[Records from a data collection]
━━━━━━━━━━━━━━━━

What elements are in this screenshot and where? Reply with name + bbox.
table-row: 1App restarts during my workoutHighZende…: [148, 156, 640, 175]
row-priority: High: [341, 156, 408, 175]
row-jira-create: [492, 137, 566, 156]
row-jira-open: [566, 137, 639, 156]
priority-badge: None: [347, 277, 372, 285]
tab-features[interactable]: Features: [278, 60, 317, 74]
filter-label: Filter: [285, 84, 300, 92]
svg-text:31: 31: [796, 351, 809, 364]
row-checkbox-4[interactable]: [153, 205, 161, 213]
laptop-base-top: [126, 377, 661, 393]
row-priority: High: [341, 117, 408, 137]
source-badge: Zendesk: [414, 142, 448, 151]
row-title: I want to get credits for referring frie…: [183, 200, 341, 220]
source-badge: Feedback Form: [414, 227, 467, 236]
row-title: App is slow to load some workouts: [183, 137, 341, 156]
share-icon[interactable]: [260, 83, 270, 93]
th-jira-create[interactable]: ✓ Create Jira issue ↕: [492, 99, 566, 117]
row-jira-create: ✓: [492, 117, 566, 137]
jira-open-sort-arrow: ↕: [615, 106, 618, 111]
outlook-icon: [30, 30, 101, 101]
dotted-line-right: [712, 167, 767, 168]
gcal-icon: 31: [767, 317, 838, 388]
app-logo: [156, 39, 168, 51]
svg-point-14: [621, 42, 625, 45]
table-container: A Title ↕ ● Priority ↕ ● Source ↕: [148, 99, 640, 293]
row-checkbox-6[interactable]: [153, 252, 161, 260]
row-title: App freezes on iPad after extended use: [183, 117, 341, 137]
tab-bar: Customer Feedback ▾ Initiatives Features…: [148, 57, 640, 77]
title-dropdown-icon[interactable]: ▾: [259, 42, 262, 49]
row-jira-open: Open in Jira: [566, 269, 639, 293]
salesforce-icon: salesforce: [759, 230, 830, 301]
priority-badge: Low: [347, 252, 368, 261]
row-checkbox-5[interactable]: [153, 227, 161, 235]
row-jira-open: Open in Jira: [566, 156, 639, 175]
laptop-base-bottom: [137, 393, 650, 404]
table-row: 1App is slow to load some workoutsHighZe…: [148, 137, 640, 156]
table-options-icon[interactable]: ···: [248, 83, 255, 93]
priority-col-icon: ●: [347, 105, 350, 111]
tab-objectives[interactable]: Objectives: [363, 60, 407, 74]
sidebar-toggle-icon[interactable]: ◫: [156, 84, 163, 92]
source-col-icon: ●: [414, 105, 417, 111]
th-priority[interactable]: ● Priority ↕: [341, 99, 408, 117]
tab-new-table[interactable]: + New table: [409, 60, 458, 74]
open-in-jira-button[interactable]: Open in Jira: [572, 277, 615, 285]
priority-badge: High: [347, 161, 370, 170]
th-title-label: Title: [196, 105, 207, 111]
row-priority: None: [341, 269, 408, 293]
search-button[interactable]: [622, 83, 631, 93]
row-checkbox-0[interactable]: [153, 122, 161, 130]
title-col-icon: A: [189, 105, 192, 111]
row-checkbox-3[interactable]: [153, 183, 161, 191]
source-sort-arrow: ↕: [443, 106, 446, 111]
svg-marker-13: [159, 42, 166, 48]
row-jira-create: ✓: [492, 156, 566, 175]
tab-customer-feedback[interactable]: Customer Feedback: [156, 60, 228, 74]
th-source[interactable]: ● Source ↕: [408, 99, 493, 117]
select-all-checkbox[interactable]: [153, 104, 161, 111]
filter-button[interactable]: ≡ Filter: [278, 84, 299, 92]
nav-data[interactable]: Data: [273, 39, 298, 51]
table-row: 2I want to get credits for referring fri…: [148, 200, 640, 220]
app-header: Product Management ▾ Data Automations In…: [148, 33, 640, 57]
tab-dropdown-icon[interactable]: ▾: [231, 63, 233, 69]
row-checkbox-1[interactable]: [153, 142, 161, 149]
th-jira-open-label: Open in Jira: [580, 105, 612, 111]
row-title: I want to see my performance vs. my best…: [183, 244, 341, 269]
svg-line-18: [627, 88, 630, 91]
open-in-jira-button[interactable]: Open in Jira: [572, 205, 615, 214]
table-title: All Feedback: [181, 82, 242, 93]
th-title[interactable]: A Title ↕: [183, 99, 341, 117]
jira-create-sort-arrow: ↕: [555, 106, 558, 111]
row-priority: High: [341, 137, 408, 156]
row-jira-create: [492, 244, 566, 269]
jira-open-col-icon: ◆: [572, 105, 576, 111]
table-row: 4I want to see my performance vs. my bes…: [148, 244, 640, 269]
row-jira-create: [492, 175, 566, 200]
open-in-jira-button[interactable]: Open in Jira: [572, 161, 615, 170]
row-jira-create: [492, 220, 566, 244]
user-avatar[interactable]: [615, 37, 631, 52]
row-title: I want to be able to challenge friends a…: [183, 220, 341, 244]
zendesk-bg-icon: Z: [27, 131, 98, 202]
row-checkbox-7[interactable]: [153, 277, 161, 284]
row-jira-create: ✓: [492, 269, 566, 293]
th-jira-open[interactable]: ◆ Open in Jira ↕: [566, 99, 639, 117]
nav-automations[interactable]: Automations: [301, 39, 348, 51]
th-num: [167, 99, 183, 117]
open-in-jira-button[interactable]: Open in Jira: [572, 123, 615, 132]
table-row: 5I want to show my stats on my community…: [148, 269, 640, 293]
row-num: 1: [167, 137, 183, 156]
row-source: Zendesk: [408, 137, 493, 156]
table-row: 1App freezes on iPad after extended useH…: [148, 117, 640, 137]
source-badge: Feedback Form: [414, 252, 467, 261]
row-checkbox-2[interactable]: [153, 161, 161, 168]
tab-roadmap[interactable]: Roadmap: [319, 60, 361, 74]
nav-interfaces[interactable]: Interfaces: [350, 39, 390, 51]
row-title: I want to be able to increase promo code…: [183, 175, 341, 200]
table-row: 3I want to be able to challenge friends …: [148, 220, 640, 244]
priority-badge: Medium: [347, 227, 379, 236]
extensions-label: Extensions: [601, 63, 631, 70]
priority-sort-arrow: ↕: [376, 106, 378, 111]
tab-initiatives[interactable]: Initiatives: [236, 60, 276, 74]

━━━━━━━━━━━━━━━━

### Assignment
From the records above, show each line that contains the word "credits".

### Answer to the exercise
row-title: I want to get credits for referring frie…: [183, 200, 341, 220]
table-row: 2I want to get credits for referring fri…: [148, 200, 640, 220]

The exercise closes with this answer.